Step 4 is discriminatory. Many of us...myself included are either poor or have a condition that makes wearing "appropriate dress" extremely uncomfortable. If we are clean that should be enough in this day and age.
This is a new world and times have to change. We have to make the world adapt to us...why do we have to change who we are to get them to do it?
-- posted by Skull13
» cmac29ca - Re: I don't think the title fits...
In response to message posted by Skull13:Skull, I have to say that I agree with you. The title does not seem to fit.
It may be the ideal to delete negative words from our vocabulary, but I want to know is how practical is this? Is doing so not the same as playing the semantics game of the politically correct verbiage that means nothing in the end?
For example, there is a difference between being physically challenged.... or having Cerebral Palsy or Fibromyalgia.... The difference is that the first term means nothing and is useless, although possibly more politically correct, because it does not offend anyone; while the latter descriptions are conditions that many folks can relate to.
As an educator who has worked with disabled students for years, I can tell you that political correct "buzz words" that have lost all meaning are detrimental to the disabled. For example, to tell me that a student is developmentally delayed does not assist me in finding a starting point for that student's educational program. On the other hand, if you tell me that the student has either trainable or educable mental retardation (politically incorrect but more accurate medical terms) I can then use these proper medical terms to determine a baseline of curriculum objectives and goals with that student.

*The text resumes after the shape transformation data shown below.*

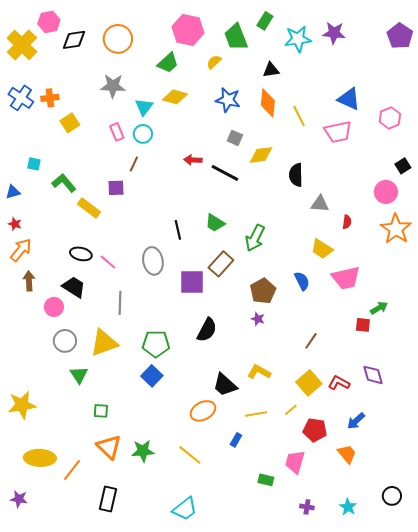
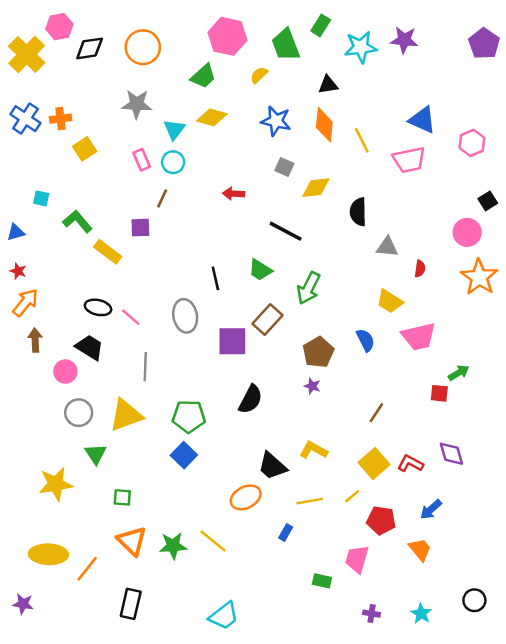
black line: (225, 173) -> (286, 231), moved
yellow star: (22, 405) -> (56, 484), moved
yellow line: (190, 455) -> (213, 541), moved

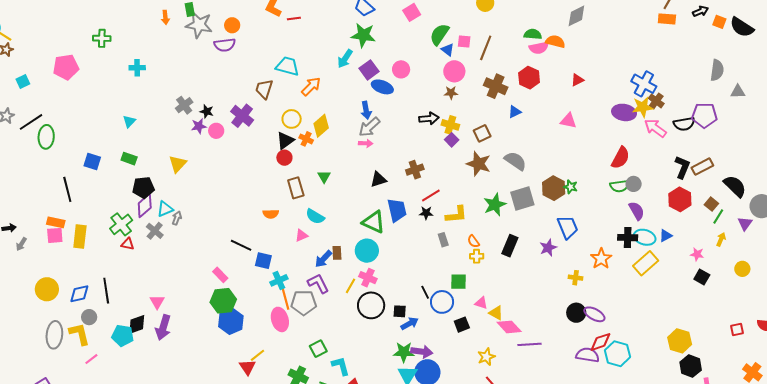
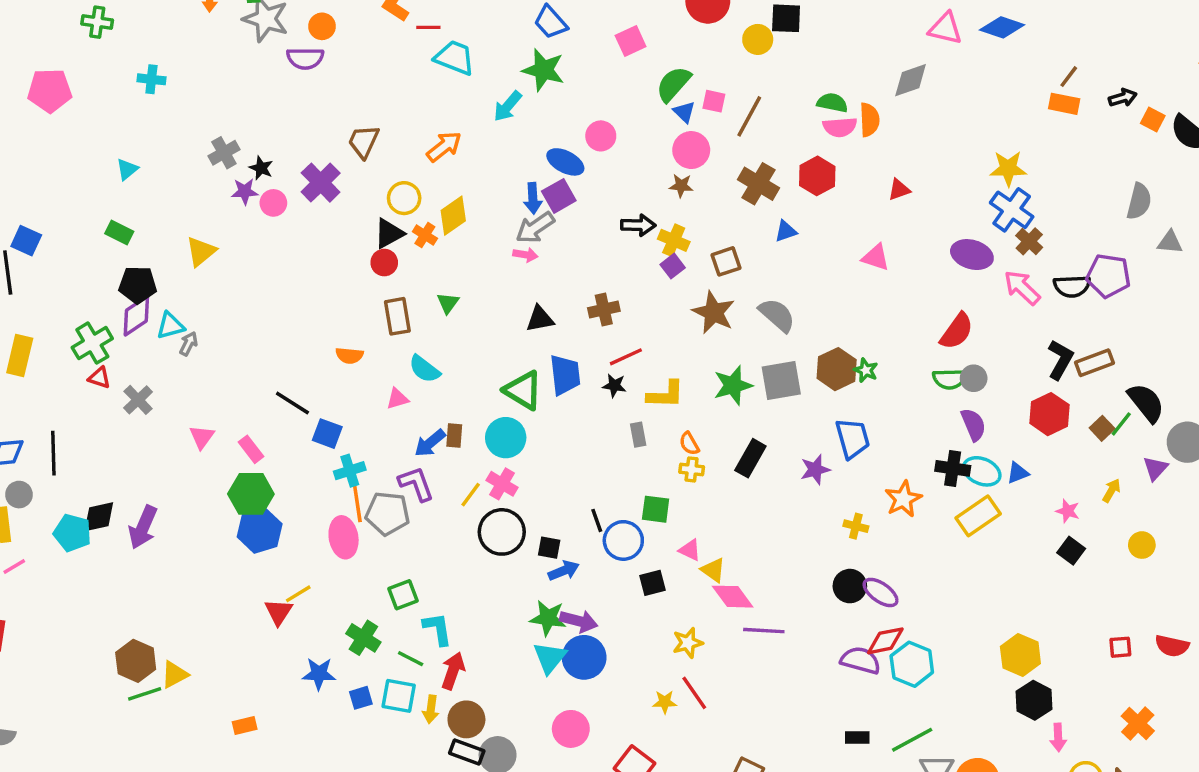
orange semicircle: (555, 42) -> (869, 120), turned 66
cyan trapezoid: (287, 66) -> (455, 58), moved
pink pentagon: (66, 67) -> (50, 90), moved
purple square: (369, 70) -> (559, 196), moved
yellow star: (643, 107) -> (1008, 168), moved
blue square: (92, 161) -> (26, 241), moved
green line: (718, 217) -> (1121, 424), moved
gray cross: (155, 231) -> (138, 400), moved
pink triangle: (157, 302) -> (202, 437), moved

If we do not state things as they are without trying to clean it up for the "to be enlightened taxpayer" these folks are never going to see how it really is for the disabled. The problem is that people won't deal with situations that are messy. They expect everything to be sanitized and packaged into sound bytes as it is on the evening news. To state the truth in realistic terms with no flowery language, but with lots of current well organized facts and figures to support the statements made is the only way to get our point across. And to do so effectively is anything but being negative and a complainer in my opinion.
Step 2 then makes absolutely no sense to me! As you will guess, I do not think that we can divorce ourselves from out disabilities! This is just not realistic in my opinion. To say that one can do so is lying to yourself and those around you.
And to say that those who can't divorce themselves from their disabilities should not advocate is not only totally unrealistic it is totally discriminatory. Who decides if one has successfully divorced themselves from his or her disability? On what criteria is such a subjective judgment based?
Step 3 is (as you say) perfect. Hopefully more people will make the effort to do it when they get the chance.
I also agree that some people's dress is impacted by the nature of their disability and as long as they are presentable this should have no bearing on what the individual has to bring to the advocacy table. So, in relation to Step 4, who judges what is appropriate dress? Sounds like the old church question: Does God worry about how you are dressed on Sunday or is he more interested in the fact that you are presentable and participating in your church community? I think people are too caught up in petty, superficial details and lose sight of the truly important factors. In fact, I will go so far as to argue that it is possible that promoting an understanding that some folks' dress is impacted by their particular disabilities IS part of "effectively [enlightening] the taxpaying public."